Come 2.00pm and I entered the café tucked away in a quiet, pretty town, looking for The Recycler. He was nowhere to be seen so I messaged him and waited outside. In just a few seconds he was walking towards me and – gasp – he was REALLY attractive! How did this happen? How can someone so sexy and handsome in the flesh come across as meh in a photo? A little flustered, I drank him in with my eyes as we smiled and said hello.

“You look lovely,” he said, taking my arm.

I put my hand on his arm in an instinctive gesture of warmth and looking into his eyes I said, “You’re American?! I didn’t know.”

We made the decision to go for a wander rather than enter the coffee shop straight away. As we walked comfortably along the street looking for an antique shop to browse, we chatted smoothly as I adjusted to the unusual sensation of feeling tiny butterflies and a growing excitement. Yes, I liked him! I knew it instantly! And he seemed to like me. There was the prolonged eye contact, the warm smiles, the enlarged pupils, the easy conversation.

We have a lot in common – in fact probably the most I’ve ever experienced with a stranger. Especially one from a dating site. We’re both environmentally aware and interested in sustainability, the natural environment and living life simply. We both prefer nature to cities, and recycled or old, well-crafted furniture and items to new, we both love original, heartfelt live music and have similar non-mainstream musical taste – in fact as we talked we kept discovering more areas of amused agreement. It’s refreshing to meet someone like this – I can count on one hand the number of men I’ve met where I’ve felt this type of harmony and nascent excitement.

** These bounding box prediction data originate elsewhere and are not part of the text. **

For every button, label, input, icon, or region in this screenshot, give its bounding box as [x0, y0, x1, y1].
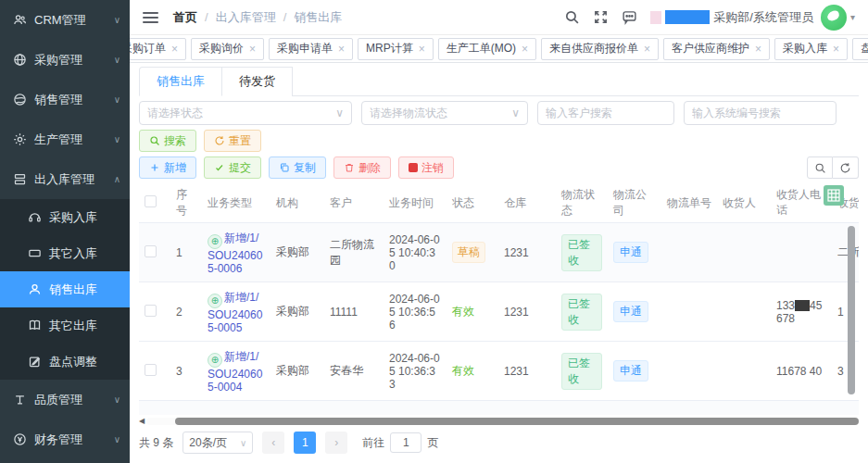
close-icon[interactable]: × [338, 43, 345, 56]
select-all-checkbox[interactable] [145, 195, 157, 207]
current-page-button[interactable]: 1 [294, 432, 316, 454]
next-page-button[interactable]: › [325, 432, 347, 454]
submit-button[interactable]: 提交 [204, 156, 261, 179]
table-header-row: 序号 业务类型 机构 客户 业务时间 状态 仓库 物流状态 物流公司 物流单号 … [139, 183, 859, 223]
logout-doc-button[interactable]: 注销 [398, 156, 454, 179]
redacted-block [795, 300, 810, 311]
fullscreen-icon[interactable] [593, 9, 609, 25]
sidebar-item-sales-outbound[interactable]: 销售出库 [0, 271, 130, 307]
table-refresh-icon[interactable] [833, 156, 859, 179]
sidebar-item-sales[interactable]: 销售管理 ∨ [0, 80, 130, 119]
user-chip[interactable]: 采购部/系统管理员 ▾ [650, 5, 855, 31]
cell-receiver [717, 342, 771, 401]
col-logistics-no: 物流单号 [661, 183, 717, 223]
breadcrumb-section[interactable]: 出入库管理 [216, 9, 276, 26]
sidebar-item-quality[interactable]: 品质管理 ∨ [0, 380, 130, 419]
sidebar-item-crm[interactable]: CRM管理 ∨ [0, 0, 130, 40]
page-size-select[interactable]: 20条/页 ∨ [182, 432, 253, 454]
cell-seq [170, 401, 202, 416]
sidebar-item-other-outbound[interactable]: 其它出库 [0, 307, 130, 344]
finance-icon [13, 432, 27, 446]
add-button[interactable]: 新增 [139, 156, 196, 179]
chevron-down-icon: ∨ [114, 94, 120, 105]
tab-stocktake[interactable]: 盘点调整× [852, 38, 868, 60]
sidebar-item-label: 销售管理 [34, 92, 82, 108]
column-settings-icon[interactable] [824, 185, 844, 206]
close-icon[interactable]: × [171, 43, 178, 56]
col-logistics-company: 物流公司 [608, 183, 661, 223]
scroll-left-icon[interactable]: ◀ [139, 417, 145, 426]
scrollbar-thumb[interactable] [848, 226, 855, 394]
scrollbar-thumb[interactable] [175, 418, 859, 425]
doc-circle-icon: ⊕ [208, 234, 222, 249]
tab-purchase-order[interactable]: 采购订单× [130, 38, 186, 60]
status-text: 有效 [452, 305, 474, 318]
col-org: 机构 [270, 183, 324, 223]
row-checkbox[interactable] [145, 305, 157, 317]
goto-page-input[interactable] [390, 432, 421, 453]
breadcrumb: 首页 / 出入库管理 / 销售出库 [173, 9, 342, 26]
logistics-status-select[interactable]: 请选择物流状态 ∨ [361, 101, 528, 125]
headset-icon [28, 210, 42, 224]
total-count: 共 9 条 [139, 435, 173, 451]
tab-supplier-quote[interactable]: 来自供应商报价单× [541, 38, 659, 60]
table-vertical-scrollbar[interactable] [848, 226, 855, 409]
status-select[interactable]: 请选择状态 ∨ [139, 101, 352, 125]
close-icon[interactable]: × [419, 43, 425, 56]
breadcrumb-home[interactable]: 首页 [173, 9, 197, 26]
tab-customer-supplier[interactable]: 客户供应商维护× [663, 38, 770, 60]
cell-status: 草稿 [447, 223, 498, 282]
cell-seq: 1 [170, 223, 202, 282]
tab-purchase-inbound[interactable]: 采购入库× [774, 38, 848, 60]
sidebar-item-other-inbound[interactable]: 其它入库 [0, 235, 130, 271]
cell-type: ⊕新增/1/SOU240605-0004 [202, 342, 270, 401]
cell-phone: 11678 40 [771, 342, 832, 401]
customer-search-input[interactable] [537, 101, 674, 125]
tab-purchase-request[interactable]: 采购申请单× [269, 38, 353, 60]
close-icon[interactable]: × [644, 43, 650, 56]
prev-page-button[interactable]: ‹ [262, 432, 284, 454]
close-icon[interactable]: × [833, 43, 839, 56]
avatar[interactable] [821, 5, 847, 31]
reset-button[interactable]: 重置 [204, 130, 261, 152]
cell-warehouse: 1231 [498, 223, 556, 282]
sidebar-item-label: 销售出库 [49, 282, 97, 298]
sidebar-item-finance[interactable]: 财务管理 ∨ [0, 419, 130, 459]
delete-button[interactable]: 删除 [333, 156, 391, 179]
sidebar-item-stocktake[interactable]: 盘点调整 [0, 344, 130, 380]
search-icon[interactable] [564, 9, 580, 25]
sidebar-item-purchase[interactable]: 采购管理 ∨ [0, 40, 130, 80]
sysno-search-input[interactable] [684, 101, 837, 125]
col-logistics-status: 物流状态 [556, 183, 608, 223]
cell-time: 2024-06-05 10:40:30 [384, 223, 447, 282]
tab-purchase-inquiry[interactable]: 采购询价× [191, 38, 264, 60]
sidebar-item-inventory[interactable]: 出入库管理 ∧ [0, 159, 130, 199]
row-checkbox[interactable] [145, 245, 157, 257]
message-icon[interactable] [622, 9, 637, 25]
table-horizontal-scrollbar[interactable]: ◀ [139, 417, 859, 426]
col-type: 业务类型 [202, 183, 270, 223]
cell-logistics-status: 已签收 [556, 223, 608, 282]
close-icon[interactable]: × [522, 43, 528, 56]
table-row: 1 ⊕新增/1/SOU240605-0006 采购部 二所物流园 2024-06… [139, 223, 859, 282]
tab-mo[interactable]: 生产工单(MO)× [438, 38, 536, 60]
table-row: 3 ⊕新增/1/SOU240605-0004 采购部 安春华 2024-06-0… [139, 342, 859, 401]
table-search-icon[interactable] [807, 156, 833, 179]
sidebar-item-production[interactable]: 生产管理 ∨ [0, 119, 130, 159]
close-icon[interactable]: × [249, 43, 256, 56]
row-checkbox[interactable] [145, 364, 157, 376]
earth-icon [13, 93, 27, 106]
close-icon[interactable]: × [755, 43, 761, 56]
tab-pending-shipment[interactable]: 待发货 [222, 67, 293, 96]
search-button[interactable]: 搜索 [139, 130, 196, 152]
main-area: 首页 / 出入库管理 / 销售出库 采购部/系统管理员 ▾ [130, 0, 868, 463]
users-icon [13, 13, 27, 27]
tab-mrp[interactable]: MRP计算× [358, 38, 434, 60]
user-icon [28, 282, 42, 296]
card-icon [28, 246, 42, 260]
copy-button[interactable]: 复制 [269, 156, 326, 179]
tab-sales-outbound-list[interactable]: 销售出库 [139, 67, 222, 96]
hamburger-icon[interactable] [143, 12, 158, 23]
sidebar-item-purchase-inbound[interactable]: 采购入库 [0, 199, 130, 235]
filter-row: 请选择状态 ∨ 请选择物流状态 ∨ [139, 101, 859, 125]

Eventually we chose a gorgeous old Georgian-style café and sat in the garden under the naked autumn branches of a giant elm tree. We talked comfortably for almost two hours, during which time I felt his eyes on me (I think they were admiring) and I tried not to feel nervous or as if I was being judged. Most of the time I honestly don’t care what they think of me, because the stakes are not that high and I’m not invested in an outcome. But this time, because I find someone like The Recycler so infrequently, I was very aware of a spark of fledgling anticipation between us, a sense that we had each met our match, and that it had been a long time coming.

I don’t know what to make of it, so I’m going to watch and wait. He left rather suddenly as we walked back down the street towards our cars, giving me a quick peck on the lips at the pedestrian crossing. I realised that he was 45 minutes over schedule and I’d made him late. Ooops. I messaged him earlier tonight to thank him for the pleasure of his company and for buying me the coffee.

“I really like you,” I said. And then I waited, thinking ‘was that too much?’ and ‘was I too direct?’ and of course, ‘what if he doesn’t like me?’.

He messaged back a short while later saying that he enjoyed meeting me too. And then that’s been it for the night. I know he’s with his mate helping him move house, so I’m hoping that’s the reason for the lack of further comment.

Still, I can’t help wondering whether I imagined all the feelings of connection and bright-eyed regard. He’s given me many compliments already – not just about my appearance either – but time will tell where this one leads. All I can say is, thank you Mother Universe for showing me that men like The Recycler exist in my world.